Bridge, water line hold water

By Thomas Wilson
star staff 

  A dilapidated bridge crossing the Doe River and supporting a water line that supplies the city of Elizabethton with 30 percent of its potable water withstood heavy rainfall last week that swelled the river's size and speed.
  The city's planning department chief hopes the bridge can weather a bit more weather until the water line is relocated.
  "We think it will hold up until it gets repaired," said David Ornduff, city director of planning and development.
  Encased in a concrete shell, the water transmission line connecting the Hampton spring source to the city water system extends 240 feet across the bridge on the abandoned U.S. Highway 19-E. The bridge has suffered major decay in recent years.
  Rainfall pounded the western counties of North Carolina on Thursday night and Friday morning as remnants of Hurricane Ivan rolled through Southern Appalachia, swelling the Doe River to its highest point since localized flooding occurred in November 2003.
  The city began the process of replacing the water line last year when the bridge's instability became an issue.
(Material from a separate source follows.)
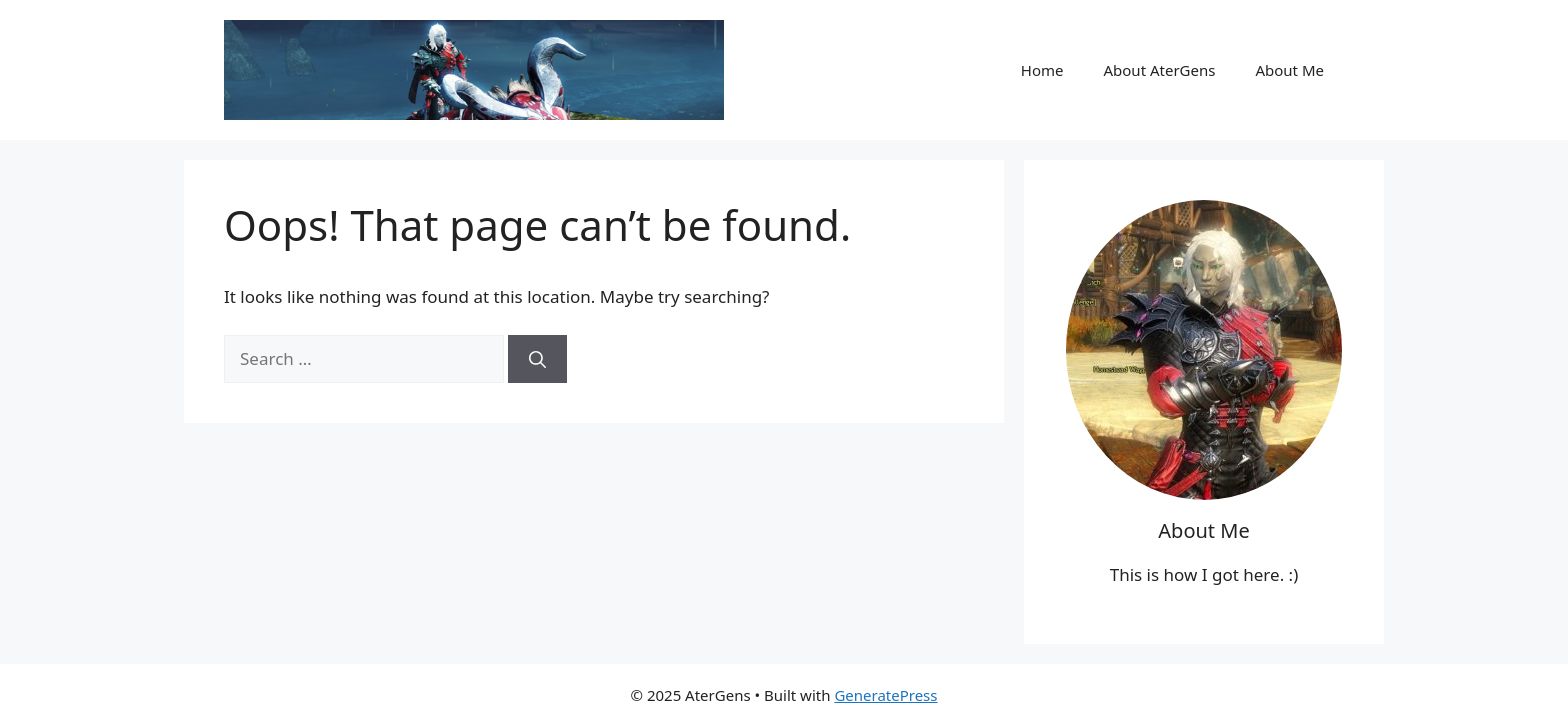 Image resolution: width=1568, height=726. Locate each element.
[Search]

An assessment conducted in June 2002 by engineers of the J.R. Wauford & Company found the bridge had rapidly deteriorated. The evaluation found a 46-foot portion of the bridge's western wall and a bridge deck had fallen into the river. The bridge surface near the western wall chipped away and is partially blocked with metal fencing.
  Ornduff said engineers with Wauford were in town on Monday but did not inspect the bridge for structural damage from the river's high water.
  He said officials with the Tennessee Department of Environment and Conservation are expected to hold a hearing on Thursday to consider granting the city an Aquatic Resources Alteration Permit (ARAP) for the project. The ARAP permit is required whenever an entity enters a state regulated wetland.
  Following a multiphase evaluation of the bridge, Wauford representatives recommended relocating the line via a "trench-cut" placement in the Doe River. The project's cost was estimated at $330,000.
  The company's assessment stated that the city could not adequately supply its 10,500 customers with potable water if the water line was disrupted by the continued decay or collapse of the bridge. That scenario was a catalyst in the city's approval for an "imminent threat" grant awarded by the Tennessee Department of Economic and Community Development earlier this year to fund relocation of the water transmission line. The grant provides $292,000 toward the line replacement project with the city funding the remainder.
  Previously, the water line had been located in the riverbed, but was destroyed during the county's catastrophic flooding in January of 1998. That transmission line had been supplying water from Hampton since the early 1920s. After the 1998 flood, the city constructed the existing water line across the bridge to restore water service to city customers.
  Wauford is handling the engineering work for the line relocation including securing the ARAP. If the permit is granted, Ornduff said the city could immediately advertise for bids to replace the water line. Despite the potentially critical nature of the water line's stability, Ornduff said the project would not likely to be completed until early 2005.
  "If we have some fairly decent dry weather," said Ornduff, "I think the contractors can get in there and do it pretty fast."